Zero and One Diff Model

Zero, One, and Two Diff Model

INSTALL

  • Install python packages:
pip install torch==1.3.1
pip install numpy
pip install -r requirements.txt
  • Other dependencies
cd deps/torchext
pip install -e .
  • install current package
hoppity$ pip install -e .
  • JS packages
npm install shift-parser
npm install ts-morph
npm install shift-spec-consumer

Data Preprocessing

If you would like to use your own dataset, you will need to "cook" the folder as a preprocessing step to generate graphs. You can use the data_process/run_build_main.sh script to create the cooked dataset. Set the variables data_root, data_name and ast_fmt accordingly.

This builds the AST in our graph format, for each file and saves it in a pkl file. Additionally, it creates a graph edit file text file for each pair of (buggy, fixed) JS ASTs. This is in a JSON format such that each edit is an object in a list.

Data Split - Train, Validate, and Test

If you're using the cooked dataset we provided, this portion is already done for you. Once you've downloaded the compressed file, unzip by running tar xzf cooked-one-diff.gz. If you do not specify an output directory, the files will be placed in ~/cooked-full-fmt-shift_node/ by default. This will take around an hour. After the files are extracted you can move onto the next step to begin training.

Otherwise, run data_process/run_split.sh to partition your cooked dataset. The raw Javascript source files are needed for this script to filter out duplicates. Set the raw_src variable in the script accordingly.

run_split.sh calls split_train_test.py to load triples from the save_dir and partition according to the percentage arguments specified in config.py. The default split is 80% train, 10% validation, and 10% test.

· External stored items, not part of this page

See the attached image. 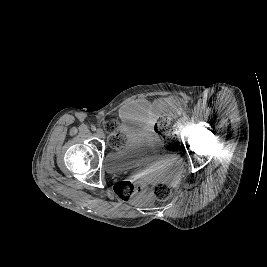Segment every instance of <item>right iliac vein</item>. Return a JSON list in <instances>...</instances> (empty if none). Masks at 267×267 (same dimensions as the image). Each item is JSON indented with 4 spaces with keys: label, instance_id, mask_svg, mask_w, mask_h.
<instances>
[{
    "label": "right iliac vein",
    "instance_id": "right-iliac-vein-1",
    "mask_svg": "<svg viewBox=\"0 0 267 267\" xmlns=\"http://www.w3.org/2000/svg\"><path fill=\"white\" fill-rule=\"evenodd\" d=\"M96 135H97L99 138H103V137H104V133H103V131H101V130H97Z\"/></svg>",
    "mask_w": 267,
    "mask_h": 267
}]
</instances>
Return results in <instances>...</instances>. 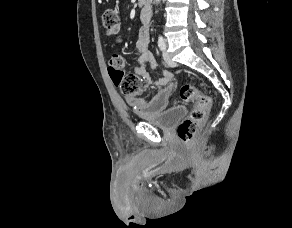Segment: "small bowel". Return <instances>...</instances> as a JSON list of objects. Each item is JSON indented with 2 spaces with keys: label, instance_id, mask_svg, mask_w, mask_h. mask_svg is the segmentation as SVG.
Returning <instances> with one entry per match:
<instances>
[{
  "label": "small bowel",
  "instance_id": "c3829d8e",
  "mask_svg": "<svg viewBox=\"0 0 292 228\" xmlns=\"http://www.w3.org/2000/svg\"><path fill=\"white\" fill-rule=\"evenodd\" d=\"M141 20L143 22V26L139 31V37L136 42L138 65L134 68L133 72L135 75L140 77L142 81L141 92L152 85L159 88V90L151 98L139 96L128 98V103L133 107L135 113L140 117H144L158 115L168 108L169 98L174 89V85L171 82L173 77V73L171 71L163 70L156 73L157 63L153 54L149 50V10L142 11ZM152 74L157 75L156 80L153 79Z\"/></svg>",
  "mask_w": 292,
  "mask_h": 228
}]
</instances>
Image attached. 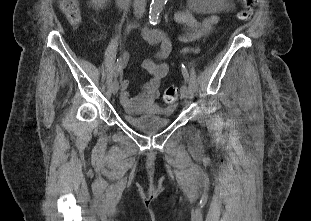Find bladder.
I'll return each mask as SVG.
<instances>
[{"label":"bladder","mask_w":311,"mask_h":221,"mask_svg":"<svg viewBox=\"0 0 311 221\" xmlns=\"http://www.w3.org/2000/svg\"><path fill=\"white\" fill-rule=\"evenodd\" d=\"M142 112V113H141ZM125 124L134 126L139 133L155 135L159 130L167 128L172 123L171 108H134L133 111L127 108L121 109Z\"/></svg>","instance_id":"bladder-1"}]
</instances>
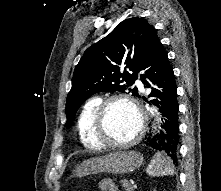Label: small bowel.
<instances>
[{
	"label": "small bowel",
	"mask_w": 221,
	"mask_h": 191,
	"mask_svg": "<svg viewBox=\"0 0 221 191\" xmlns=\"http://www.w3.org/2000/svg\"><path fill=\"white\" fill-rule=\"evenodd\" d=\"M101 191H119L117 186L111 180H102L98 184Z\"/></svg>",
	"instance_id": "1"
}]
</instances>
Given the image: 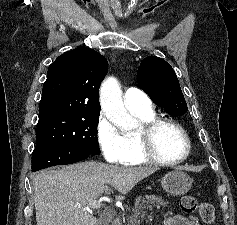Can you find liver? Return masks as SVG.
<instances>
[{
  "label": "liver",
  "instance_id": "1",
  "mask_svg": "<svg viewBox=\"0 0 237 225\" xmlns=\"http://www.w3.org/2000/svg\"><path fill=\"white\" fill-rule=\"evenodd\" d=\"M153 167H119L86 161L42 171L33 178L37 225H101L87 211L90 201L114 187L126 195Z\"/></svg>",
  "mask_w": 237,
  "mask_h": 225
}]
</instances>
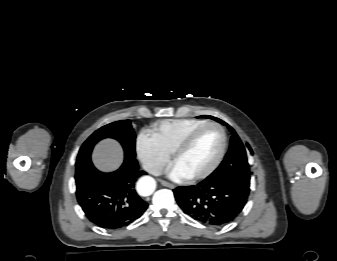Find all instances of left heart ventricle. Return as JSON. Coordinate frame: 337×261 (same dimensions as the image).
Instances as JSON below:
<instances>
[{
  "label": "left heart ventricle",
  "instance_id": "left-heart-ventricle-1",
  "mask_svg": "<svg viewBox=\"0 0 337 261\" xmlns=\"http://www.w3.org/2000/svg\"><path fill=\"white\" fill-rule=\"evenodd\" d=\"M222 144L218 129L209 127L195 138L187 151L180 156L175 165L187 176L205 170L216 158Z\"/></svg>",
  "mask_w": 337,
  "mask_h": 261
}]
</instances>
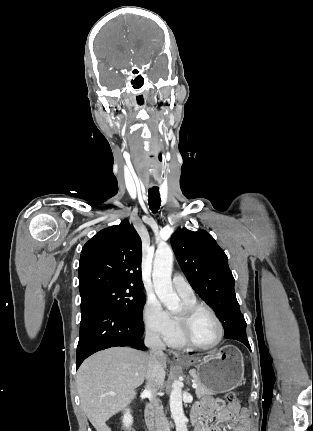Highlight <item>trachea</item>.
Returning a JSON list of instances; mask_svg holds the SVG:
<instances>
[{"mask_svg": "<svg viewBox=\"0 0 313 431\" xmlns=\"http://www.w3.org/2000/svg\"><path fill=\"white\" fill-rule=\"evenodd\" d=\"M149 207L153 213H157L161 205L159 188L154 187L148 190Z\"/></svg>", "mask_w": 313, "mask_h": 431, "instance_id": "1", "label": "trachea"}]
</instances>
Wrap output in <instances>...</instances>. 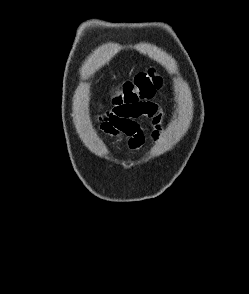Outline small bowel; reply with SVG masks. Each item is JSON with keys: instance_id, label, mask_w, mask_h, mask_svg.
I'll return each mask as SVG.
<instances>
[{"instance_id": "obj_1", "label": "small bowel", "mask_w": 249, "mask_h": 294, "mask_svg": "<svg viewBox=\"0 0 249 294\" xmlns=\"http://www.w3.org/2000/svg\"><path fill=\"white\" fill-rule=\"evenodd\" d=\"M150 119L154 140L163 133V115L157 103L136 102L117 104L100 116V129L114 137H125L130 150H138L144 144V134L140 121Z\"/></svg>"}]
</instances>
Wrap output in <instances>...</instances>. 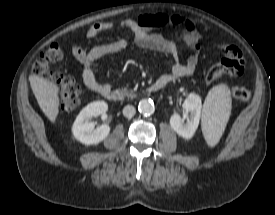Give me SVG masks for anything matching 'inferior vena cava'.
<instances>
[{"label":"inferior vena cava","instance_id":"1","mask_svg":"<svg viewBox=\"0 0 275 215\" xmlns=\"http://www.w3.org/2000/svg\"><path fill=\"white\" fill-rule=\"evenodd\" d=\"M135 113H136V109L132 105H127L123 108V115L125 117L131 118L135 115Z\"/></svg>","mask_w":275,"mask_h":215}]
</instances>
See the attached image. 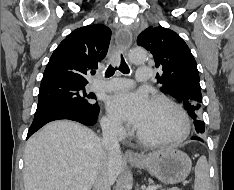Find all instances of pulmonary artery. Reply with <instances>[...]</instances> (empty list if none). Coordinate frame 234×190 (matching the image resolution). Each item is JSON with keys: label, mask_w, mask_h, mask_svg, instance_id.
Masks as SVG:
<instances>
[{"label": "pulmonary artery", "mask_w": 234, "mask_h": 190, "mask_svg": "<svg viewBox=\"0 0 234 190\" xmlns=\"http://www.w3.org/2000/svg\"><path fill=\"white\" fill-rule=\"evenodd\" d=\"M152 70L149 66H140L137 70L136 78L139 82H146L151 78ZM131 86V83L126 78L113 77L106 81H97L92 87L98 91H120Z\"/></svg>", "instance_id": "1"}]
</instances>
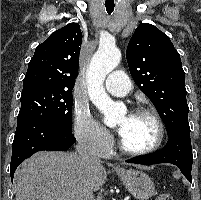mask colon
<instances>
[{
	"label": "colon",
	"instance_id": "1",
	"mask_svg": "<svg viewBox=\"0 0 201 200\" xmlns=\"http://www.w3.org/2000/svg\"><path fill=\"white\" fill-rule=\"evenodd\" d=\"M157 200H173V197L169 193H161Z\"/></svg>",
	"mask_w": 201,
	"mask_h": 200
}]
</instances>
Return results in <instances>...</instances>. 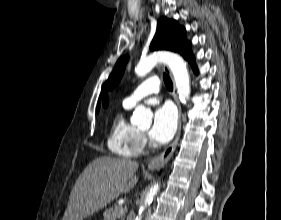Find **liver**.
<instances>
[{
	"label": "liver",
	"mask_w": 281,
	"mask_h": 220,
	"mask_svg": "<svg viewBox=\"0 0 281 220\" xmlns=\"http://www.w3.org/2000/svg\"><path fill=\"white\" fill-rule=\"evenodd\" d=\"M137 169L130 159H94L76 180L62 220H83L128 193L138 182Z\"/></svg>",
	"instance_id": "1"
}]
</instances>
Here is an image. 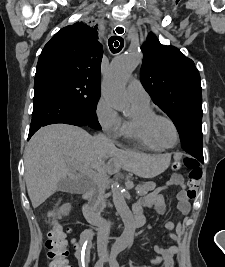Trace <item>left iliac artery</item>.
<instances>
[{"label":"left iliac artery","mask_w":225,"mask_h":267,"mask_svg":"<svg viewBox=\"0 0 225 267\" xmlns=\"http://www.w3.org/2000/svg\"><path fill=\"white\" fill-rule=\"evenodd\" d=\"M117 255L118 252H113L111 257H110V266L111 267H119V263L117 262Z\"/></svg>","instance_id":"1"}]
</instances>
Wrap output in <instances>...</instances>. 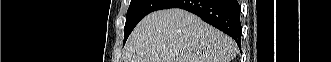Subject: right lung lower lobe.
I'll list each match as a JSON object with an SVG mask.
<instances>
[{"instance_id":"1","label":"right lung lower lobe","mask_w":331,"mask_h":62,"mask_svg":"<svg viewBox=\"0 0 331 62\" xmlns=\"http://www.w3.org/2000/svg\"><path fill=\"white\" fill-rule=\"evenodd\" d=\"M180 8L231 36L241 48L240 5L237 0H171L163 9Z\"/></svg>"}]
</instances>
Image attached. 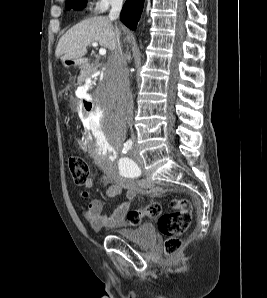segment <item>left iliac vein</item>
Returning <instances> with one entry per match:
<instances>
[{"label":"left iliac vein","instance_id":"4c4485c4","mask_svg":"<svg viewBox=\"0 0 267 298\" xmlns=\"http://www.w3.org/2000/svg\"><path fill=\"white\" fill-rule=\"evenodd\" d=\"M132 155L141 163V158L138 156L136 145L132 149Z\"/></svg>","mask_w":267,"mask_h":298}]
</instances>
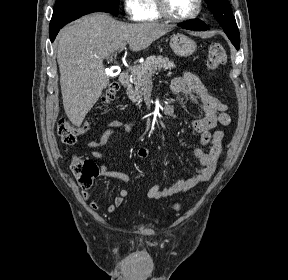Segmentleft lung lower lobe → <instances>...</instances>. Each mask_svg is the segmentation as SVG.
Listing matches in <instances>:
<instances>
[{
	"label": "left lung lower lobe",
	"mask_w": 288,
	"mask_h": 280,
	"mask_svg": "<svg viewBox=\"0 0 288 280\" xmlns=\"http://www.w3.org/2000/svg\"><path fill=\"white\" fill-rule=\"evenodd\" d=\"M180 27L186 28V29H190V30H198V31H205L207 30V26L206 24L199 20V19H195L193 21H189V22H185L182 24H179ZM236 49H239L240 46L235 45Z\"/></svg>",
	"instance_id": "0a47b994"
}]
</instances>
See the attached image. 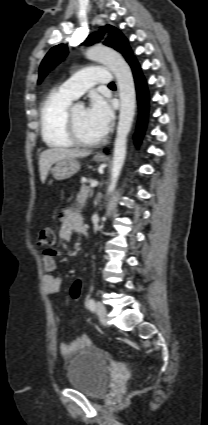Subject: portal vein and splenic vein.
<instances>
[{
    "label": "portal vein and splenic vein",
    "instance_id": "1",
    "mask_svg": "<svg viewBox=\"0 0 208 425\" xmlns=\"http://www.w3.org/2000/svg\"><path fill=\"white\" fill-rule=\"evenodd\" d=\"M98 185V181H92L91 183H90V187H92V188H94V187H96Z\"/></svg>",
    "mask_w": 208,
    "mask_h": 425
}]
</instances>
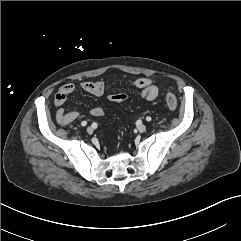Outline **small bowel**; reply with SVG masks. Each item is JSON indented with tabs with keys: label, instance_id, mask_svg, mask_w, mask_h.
<instances>
[{
	"label": "small bowel",
	"instance_id": "obj_1",
	"mask_svg": "<svg viewBox=\"0 0 241 241\" xmlns=\"http://www.w3.org/2000/svg\"><path fill=\"white\" fill-rule=\"evenodd\" d=\"M132 85L140 91L141 97L147 101L155 100L160 93V88L156 81L148 77L138 78L132 82ZM80 88L94 96H102L107 90V84L103 80L82 81L80 83ZM75 89L76 86L72 83L64 84L59 88L54 97V104L59 108L56 113V119L57 122L61 125L70 124L77 120L80 116L76 111H68L62 108L68 96L71 95ZM90 113L94 117H101L103 116L104 111L101 107L97 106L92 108Z\"/></svg>",
	"mask_w": 241,
	"mask_h": 241
}]
</instances>
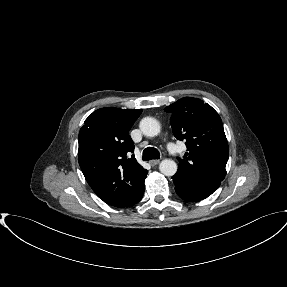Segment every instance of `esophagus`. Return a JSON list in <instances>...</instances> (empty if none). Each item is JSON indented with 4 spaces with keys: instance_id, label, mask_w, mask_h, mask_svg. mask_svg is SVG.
<instances>
[{
    "instance_id": "34e87169",
    "label": "esophagus",
    "mask_w": 287,
    "mask_h": 287,
    "mask_svg": "<svg viewBox=\"0 0 287 287\" xmlns=\"http://www.w3.org/2000/svg\"><path fill=\"white\" fill-rule=\"evenodd\" d=\"M159 163H160V160H151V161H149V164H150L151 166L158 165Z\"/></svg>"
}]
</instances>
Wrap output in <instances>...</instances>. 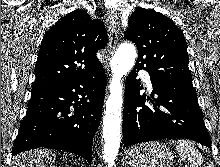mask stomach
<instances>
[{
	"mask_svg": "<svg viewBox=\"0 0 220 167\" xmlns=\"http://www.w3.org/2000/svg\"><path fill=\"white\" fill-rule=\"evenodd\" d=\"M127 159L132 167H171L173 155L165 145L149 142L131 148Z\"/></svg>",
	"mask_w": 220,
	"mask_h": 167,
	"instance_id": "0dacf381",
	"label": "stomach"
}]
</instances>
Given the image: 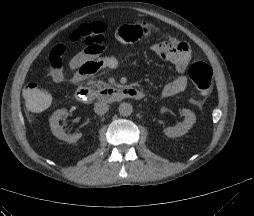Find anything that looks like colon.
I'll use <instances>...</instances> for the list:
<instances>
[{
    "mask_svg": "<svg viewBox=\"0 0 254 216\" xmlns=\"http://www.w3.org/2000/svg\"><path fill=\"white\" fill-rule=\"evenodd\" d=\"M107 26L101 22H93L79 27L73 34L72 41L80 47H92L103 51L108 45ZM188 75L202 95H208L213 84L212 68L205 62L193 60L188 66ZM23 96L28 108L34 112H42L50 104V95L37 83H30Z\"/></svg>",
    "mask_w": 254,
    "mask_h": 216,
    "instance_id": "colon-1",
    "label": "colon"
}]
</instances>
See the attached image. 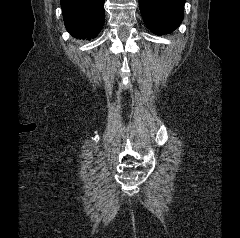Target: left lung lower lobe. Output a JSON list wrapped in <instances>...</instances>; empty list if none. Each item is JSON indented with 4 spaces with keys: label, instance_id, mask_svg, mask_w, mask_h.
I'll use <instances>...</instances> for the list:
<instances>
[{
    "label": "left lung lower lobe",
    "instance_id": "left-lung-lower-lobe-1",
    "mask_svg": "<svg viewBox=\"0 0 240 238\" xmlns=\"http://www.w3.org/2000/svg\"><path fill=\"white\" fill-rule=\"evenodd\" d=\"M185 0H139L147 27L156 35L173 32L182 22Z\"/></svg>",
    "mask_w": 240,
    "mask_h": 238
}]
</instances>
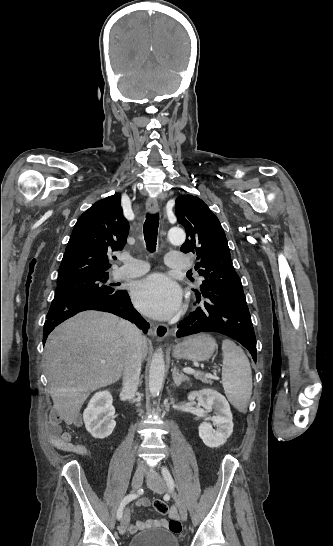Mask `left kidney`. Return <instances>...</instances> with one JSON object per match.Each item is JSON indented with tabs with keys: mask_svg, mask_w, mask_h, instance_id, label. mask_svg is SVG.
<instances>
[{
	"mask_svg": "<svg viewBox=\"0 0 333 546\" xmlns=\"http://www.w3.org/2000/svg\"><path fill=\"white\" fill-rule=\"evenodd\" d=\"M188 399L190 401L197 399L206 412L213 410L215 413L214 416L207 417V419L213 422L216 429H213L209 422H202L198 428L203 443L210 448H216L226 443L233 432V417L226 398L214 389H203L191 392Z\"/></svg>",
	"mask_w": 333,
	"mask_h": 546,
	"instance_id": "1",
	"label": "left kidney"
}]
</instances>
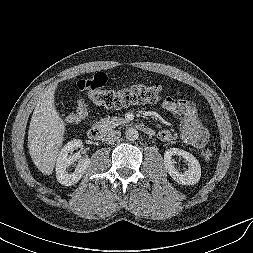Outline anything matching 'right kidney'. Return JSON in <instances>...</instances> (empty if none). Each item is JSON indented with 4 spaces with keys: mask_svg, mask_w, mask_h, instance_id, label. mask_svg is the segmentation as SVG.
<instances>
[{
    "mask_svg": "<svg viewBox=\"0 0 253 253\" xmlns=\"http://www.w3.org/2000/svg\"><path fill=\"white\" fill-rule=\"evenodd\" d=\"M82 141L80 139H74L68 142L58 154L56 160V178L58 182L64 186H71L76 184L82 176L85 174L91 161L89 158L80 159V155H69L70 152L80 148ZM78 159V164L73 173H68L67 168L74 164Z\"/></svg>",
    "mask_w": 253,
    "mask_h": 253,
    "instance_id": "right-kidney-1",
    "label": "right kidney"
}]
</instances>
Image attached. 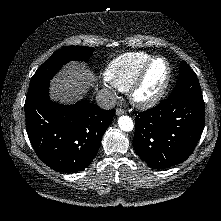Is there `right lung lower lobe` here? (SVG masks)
Instances as JSON below:
<instances>
[{
    "mask_svg": "<svg viewBox=\"0 0 221 221\" xmlns=\"http://www.w3.org/2000/svg\"><path fill=\"white\" fill-rule=\"evenodd\" d=\"M115 110H103L87 101L61 105L50 100L49 83L26 97L29 140L50 168L74 173L90 165Z\"/></svg>",
    "mask_w": 221,
    "mask_h": 221,
    "instance_id": "98d812e1",
    "label": "right lung lower lobe"
}]
</instances>
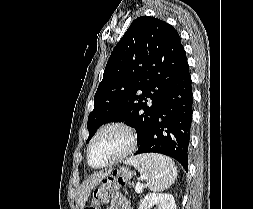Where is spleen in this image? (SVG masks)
<instances>
[{"instance_id":"spleen-1","label":"spleen","mask_w":253,"mask_h":209,"mask_svg":"<svg viewBox=\"0 0 253 209\" xmlns=\"http://www.w3.org/2000/svg\"><path fill=\"white\" fill-rule=\"evenodd\" d=\"M134 166L147 181L152 191L169 188L177 178V168L172 159L160 154H142L125 161Z\"/></svg>"}]
</instances>
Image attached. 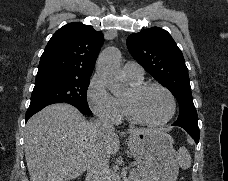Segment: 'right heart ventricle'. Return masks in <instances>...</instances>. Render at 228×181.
<instances>
[{
    "label": "right heart ventricle",
    "instance_id": "right-heart-ventricle-1",
    "mask_svg": "<svg viewBox=\"0 0 228 181\" xmlns=\"http://www.w3.org/2000/svg\"><path fill=\"white\" fill-rule=\"evenodd\" d=\"M124 76H125V78L128 81L127 84H129L131 87L134 86V85H136V84H139V83H142L143 82V76L138 77V78H131V77H128L126 75H124ZM118 100H119V103H120V106H121V109H122V114L124 116H126L128 119H131L130 116H129V114H128L127 107H126V98L121 97Z\"/></svg>",
    "mask_w": 228,
    "mask_h": 181
}]
</instances>
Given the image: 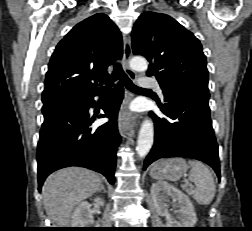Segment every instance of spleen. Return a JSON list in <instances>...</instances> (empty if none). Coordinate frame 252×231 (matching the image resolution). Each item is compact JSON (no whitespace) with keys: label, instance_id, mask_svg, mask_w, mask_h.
<instances>
[{"label":"spleen","instance_id":"3e777b00","mask_svg":"<svg viewBox=\"0 0 252 231\" xmlns=\"http://www.w3.org/2000/svg\"><path fill=\"white\" fill-rule=\"evenodd\" d=\"M191 171L189 179L194 182L195 188L190 191L198 204L208 205L215 196L216 185L209 168L203 163L190 160Z\"/></svg>","mask_w":252,"mask_h":231}]
</instances>
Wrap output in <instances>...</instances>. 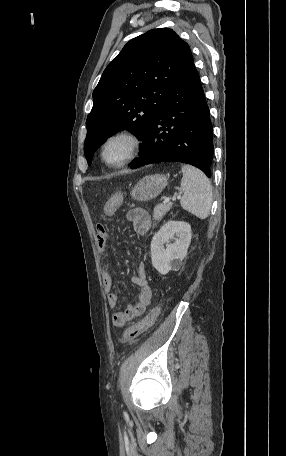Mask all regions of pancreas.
Listing matches in <instances>:
<instances>
[{"mask_svg": "<svg viewBox=\"0 0 286 456\" xmlns=\"http://www.w3.org/2000/svg\"><path fill=\"white\" fill-rule=\"evenodd\" d=\"M172 203H163L156 205L153 210V219L155 221H160L163 216L171 209Z\"/></svg>", "mask_w": 286, "mask_h": 456, "instance_id": "1", "label": "pancreas"}]
</instances>
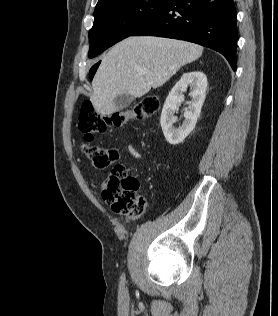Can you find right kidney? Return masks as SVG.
<instances>
[{
	"label": "right kidney",
	"mask_w": 278,
	"mask_h": 316,
	"mask_svg": "<svg viewBox=\"0 0 278 316\" xmlns=\"http://www.w3.org/2000/svg\"><path fill=\"white\" fill-rule=\"evenodd\" d=\"M190 86L192 98L188 108L184 112L185 120L179 128L173 124L177 121L174 113L178 110L177 104L184 101L183 93ZM207 89V77L201 71L184 73L181 79L171 89L164 103L161 113V127L167 142L171 145L181 143L195 128L200 115L205 93Z\"/></svg>",
	"instance_id": "right-kidney-1"
}]
</instances>
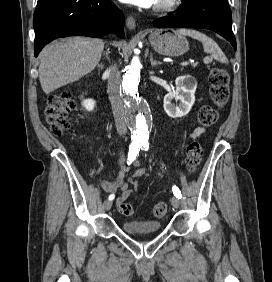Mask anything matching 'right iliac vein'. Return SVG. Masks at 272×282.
Instances as JSON below:
<instances>
[{
    "label": "right iliac vein",
    "mask_w": 272,
    "mask_h": 282,
    "mask_svg": "<svg viewBox=\"0 0 272 282\" xmlns=\"http://www.w3.org/2000/svg\"><path fill=\"white\" fill-rule=\"evenodd\" d=\"M104 208H105V210H110V208H111V206H112V201L111 200H105L104 201Z\"/></svg>",
    "instance_id": "right-iliac-vein-1"
}]
</instances>
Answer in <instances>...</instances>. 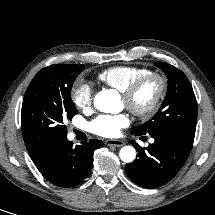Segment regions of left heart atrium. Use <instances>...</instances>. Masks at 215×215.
Returning a JSON list of instances; mask_svg holds the SVG:
<instances>
[{
  "label": "left heart atrium",
  "instance_id": "39dd6f15",
  "mask_svg": "<svg viewBox=\"0 0 215 215\" xmlns=\"http://www.w3.org/2000/svg\"><path fill=\"white\" fill-rule=\"evenodd\" d=\"M129 124L130 119L126 113L101 114L90 122L89 128L98 136L114 138L119 135L121 129Z\"/></svg>",
  "mask_w": 215,
  "mask_h": 215
}]
</instances>
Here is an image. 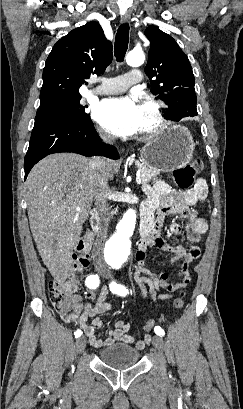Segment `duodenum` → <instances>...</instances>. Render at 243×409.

It saves three files: test.txt, val.txt, and train.txt in the save_dir with the cooked data. Each sample name in the cooked dataset is written in one of the three files.

Training

Now, run run_main.sh to train on our pre-processed dataset. Set the variables in the script accordingly. Hyperparameters can be changed in common/config.py. The training runs indefinitely. Kill the script manually to end training.

Finding the Best Model

To find the "Best Model", we've provided a script that evaluates each epoch's model dump on the validation set. Run find_best_model.sh to start the evaluation. Set the variables accordingly. The loss of each epoch's model will be recorded in the LOSS_FILE.

Evaluation

We provide an evaluation script that can evaluate a particular model on a number of metrics:

  • Total End-to-End Accuracy - A sample is considered accurate if the model detects the bug and predicts the entire given fix.
  • Location Accuracy - Bug detection acccuracy
  • Operator Accuracy - Since there are only 4 operators (ADD, REMOVE, REPLACE_VAL, REPLACE_TYPE), we always report top-1 accuracy.
  • Value Accuracy - If the sample is a REPLACE_VAL or ADD, it is considered accurate if the value is predicted correctly. We also include an UNKNOWN value for literals not included in the vocabulary. If the model predicts UNKNOWN a vlaue not in the vocabulary, it is considered correct.
  • Type Accuracy - If the sample is a REPLACE_TYPE or ADD, it is considered accurate if the node type is predicted correctly.

We also include an option for accuracy breakdown per operation type. Lastly, if you would like an exhaustive evaluation of all metrics, we provide the output_all option.